Kımızın İskit, Hun ve Gök Türklerden başka Türk topluluklarında da içki olarak kullanıldığı bilinmektedir. Kımız, Özbekler, Yakutlar, Buryatlar, Moğollar tarafından kullanılmıştır. Avrasya bozkır kuşağında geniş saha­larda konar-göçerler tarafından kımız içilmesi yaygınlık kazanmıştır. Özel­likle kısrakların çok süt verdikleri yaz mevsiminde kımız çok içilmiştir (Bleichsteiner 1952: 184, 187-188, 193, 197, 200). Aynı gelenek bozkır coğrafyasında günümüzde devam etmek­tedir. Kazaklar, Kırgızlar, Hakaslar, Tuvalılar, Yakutlar tarafından kımız içilmektedir. Türk kültür çevresine yakın olan Moğollarda da kımız içme geleneği mevcuttur.

Kımız Yapımı

Kımızın yapımı ile ilgili eski kay­naklarda bilgiler bulunmaktadır. Çin kaynaklarında bu hususta kayıtlar mevcuttur. Burada kısrak sütlerinin leğenlere sağıldığı ve ekşi bir içki ile mayalandığı belirtilmektedir. Leğen yerine deriden torbalar bulundurul­duğu da ifade edilmektedir. Bunun “at sütü” veya “at lo’su”, yani gerçek kımız olduğu anlaşılmaktadır. Lo’nun ilkbaharda bitkilerin yetiştiği zaman içilmesine dikakt çekilmektedir (Eberhard 1940: 286).
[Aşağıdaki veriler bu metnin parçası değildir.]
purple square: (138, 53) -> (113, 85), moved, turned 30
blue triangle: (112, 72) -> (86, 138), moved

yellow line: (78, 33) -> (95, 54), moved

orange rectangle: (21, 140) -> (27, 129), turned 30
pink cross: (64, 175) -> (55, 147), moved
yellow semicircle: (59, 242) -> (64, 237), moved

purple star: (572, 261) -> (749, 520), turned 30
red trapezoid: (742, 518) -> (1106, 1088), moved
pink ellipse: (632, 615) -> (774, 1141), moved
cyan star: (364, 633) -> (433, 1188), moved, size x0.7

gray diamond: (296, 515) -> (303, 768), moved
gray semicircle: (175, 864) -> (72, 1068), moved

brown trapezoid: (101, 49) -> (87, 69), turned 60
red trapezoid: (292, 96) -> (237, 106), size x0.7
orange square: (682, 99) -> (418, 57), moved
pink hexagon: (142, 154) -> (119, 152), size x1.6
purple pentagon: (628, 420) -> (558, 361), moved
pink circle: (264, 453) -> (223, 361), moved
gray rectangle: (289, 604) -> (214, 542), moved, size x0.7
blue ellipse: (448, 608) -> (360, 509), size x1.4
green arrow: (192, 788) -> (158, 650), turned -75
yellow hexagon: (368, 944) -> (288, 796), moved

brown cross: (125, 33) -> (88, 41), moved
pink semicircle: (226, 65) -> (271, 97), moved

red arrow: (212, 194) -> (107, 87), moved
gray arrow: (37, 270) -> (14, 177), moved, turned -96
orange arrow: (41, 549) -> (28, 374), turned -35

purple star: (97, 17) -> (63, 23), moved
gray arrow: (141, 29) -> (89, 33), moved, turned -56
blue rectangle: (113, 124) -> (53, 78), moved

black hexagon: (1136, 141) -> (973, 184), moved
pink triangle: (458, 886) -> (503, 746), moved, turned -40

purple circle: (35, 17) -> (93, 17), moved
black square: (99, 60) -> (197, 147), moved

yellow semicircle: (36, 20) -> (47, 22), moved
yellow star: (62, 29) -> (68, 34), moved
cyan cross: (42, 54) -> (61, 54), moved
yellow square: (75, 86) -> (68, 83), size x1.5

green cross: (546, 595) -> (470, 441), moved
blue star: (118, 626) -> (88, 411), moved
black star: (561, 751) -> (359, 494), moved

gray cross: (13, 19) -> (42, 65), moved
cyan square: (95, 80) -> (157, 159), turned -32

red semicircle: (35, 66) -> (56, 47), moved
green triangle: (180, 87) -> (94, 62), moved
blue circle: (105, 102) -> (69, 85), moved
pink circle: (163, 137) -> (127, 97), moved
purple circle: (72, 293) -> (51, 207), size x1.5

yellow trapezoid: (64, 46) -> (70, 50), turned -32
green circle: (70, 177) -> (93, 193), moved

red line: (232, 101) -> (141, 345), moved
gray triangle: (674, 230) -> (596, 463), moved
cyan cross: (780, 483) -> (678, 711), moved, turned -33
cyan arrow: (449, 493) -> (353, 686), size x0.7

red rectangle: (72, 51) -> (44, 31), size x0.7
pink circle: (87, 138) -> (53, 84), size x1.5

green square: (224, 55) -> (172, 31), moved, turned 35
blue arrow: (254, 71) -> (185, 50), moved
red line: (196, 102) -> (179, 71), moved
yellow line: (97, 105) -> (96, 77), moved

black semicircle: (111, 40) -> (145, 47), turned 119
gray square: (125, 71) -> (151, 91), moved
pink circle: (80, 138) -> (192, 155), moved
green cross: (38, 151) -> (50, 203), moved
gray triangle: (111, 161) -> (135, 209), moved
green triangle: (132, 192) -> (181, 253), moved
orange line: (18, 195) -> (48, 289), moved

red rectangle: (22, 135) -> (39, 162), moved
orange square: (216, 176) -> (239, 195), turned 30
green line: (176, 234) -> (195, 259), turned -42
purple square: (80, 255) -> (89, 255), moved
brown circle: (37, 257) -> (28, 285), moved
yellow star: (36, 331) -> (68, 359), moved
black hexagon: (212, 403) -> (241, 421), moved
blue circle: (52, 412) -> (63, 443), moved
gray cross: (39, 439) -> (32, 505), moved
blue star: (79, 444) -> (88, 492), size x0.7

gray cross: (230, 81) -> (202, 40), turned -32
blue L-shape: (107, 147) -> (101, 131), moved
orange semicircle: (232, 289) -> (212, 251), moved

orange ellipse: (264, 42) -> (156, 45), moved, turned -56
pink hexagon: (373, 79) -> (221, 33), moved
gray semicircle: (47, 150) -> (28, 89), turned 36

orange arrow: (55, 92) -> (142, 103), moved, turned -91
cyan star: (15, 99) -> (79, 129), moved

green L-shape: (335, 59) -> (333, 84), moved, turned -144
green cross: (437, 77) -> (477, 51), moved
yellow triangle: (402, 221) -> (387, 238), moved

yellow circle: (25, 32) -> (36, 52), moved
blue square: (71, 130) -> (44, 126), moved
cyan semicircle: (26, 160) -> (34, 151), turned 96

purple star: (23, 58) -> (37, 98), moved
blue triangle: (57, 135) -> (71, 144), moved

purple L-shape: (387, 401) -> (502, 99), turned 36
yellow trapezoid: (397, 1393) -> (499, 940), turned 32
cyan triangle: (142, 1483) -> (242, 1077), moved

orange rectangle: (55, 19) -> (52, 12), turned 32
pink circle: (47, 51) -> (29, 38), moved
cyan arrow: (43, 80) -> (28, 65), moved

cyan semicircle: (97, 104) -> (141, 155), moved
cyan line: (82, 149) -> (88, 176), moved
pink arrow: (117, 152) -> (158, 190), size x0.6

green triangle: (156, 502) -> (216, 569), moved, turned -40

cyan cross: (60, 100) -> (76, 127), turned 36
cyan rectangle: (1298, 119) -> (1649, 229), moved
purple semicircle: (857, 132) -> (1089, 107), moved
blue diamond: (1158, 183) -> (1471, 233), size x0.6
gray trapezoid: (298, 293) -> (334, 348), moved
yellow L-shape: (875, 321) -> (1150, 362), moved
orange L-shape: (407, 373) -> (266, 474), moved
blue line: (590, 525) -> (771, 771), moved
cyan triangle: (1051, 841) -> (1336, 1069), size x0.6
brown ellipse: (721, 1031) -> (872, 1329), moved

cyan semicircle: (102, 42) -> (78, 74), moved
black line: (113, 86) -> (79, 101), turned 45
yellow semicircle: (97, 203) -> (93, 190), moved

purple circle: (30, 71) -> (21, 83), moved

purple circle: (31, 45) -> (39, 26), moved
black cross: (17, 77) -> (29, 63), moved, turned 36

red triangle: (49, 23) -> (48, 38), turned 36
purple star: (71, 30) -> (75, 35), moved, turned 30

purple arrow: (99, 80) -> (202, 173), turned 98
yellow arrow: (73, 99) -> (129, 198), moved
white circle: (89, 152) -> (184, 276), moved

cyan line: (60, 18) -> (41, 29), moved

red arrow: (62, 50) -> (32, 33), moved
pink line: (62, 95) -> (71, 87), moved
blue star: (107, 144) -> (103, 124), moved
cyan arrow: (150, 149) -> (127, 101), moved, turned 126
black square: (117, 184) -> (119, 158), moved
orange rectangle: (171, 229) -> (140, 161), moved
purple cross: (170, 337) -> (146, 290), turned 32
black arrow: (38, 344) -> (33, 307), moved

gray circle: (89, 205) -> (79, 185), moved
Grek kaynaklarında da kımızın sağılması ve yapılması üzerine kayıt bulunmaktadır. Herodotos, İskitlerde kımız üretimiyle ilgili şu bilgiyi vermektedir: “İskitler içkileri olan sütü elde etmek amacıyla bütün bu işi yaptıracakları kişilerin gözlerini oyarlar. Kısrak sağan bu kişiler flüte çok benzeyen bir çeşit kemik boru alır­lar; bunu kısrağın döl yatağına sokar ve ağızlarıyla üflerler; onlar üflerken, öbürleri de sağarlar. Onlara göre hava kısrağın damarlarını açar, sütün me­melerine inmesini sağlar. Sağılan süt tahta fıçılara boşaltılır; çevresine kör­ler dizilir ve sütü döverler; üstte kala­nı ayırıp alırlar. İskitlerin gözünde en iyi süt budur. Altta kalanını düşük ka­lite sayarlar” (Herodotos, IV, 2).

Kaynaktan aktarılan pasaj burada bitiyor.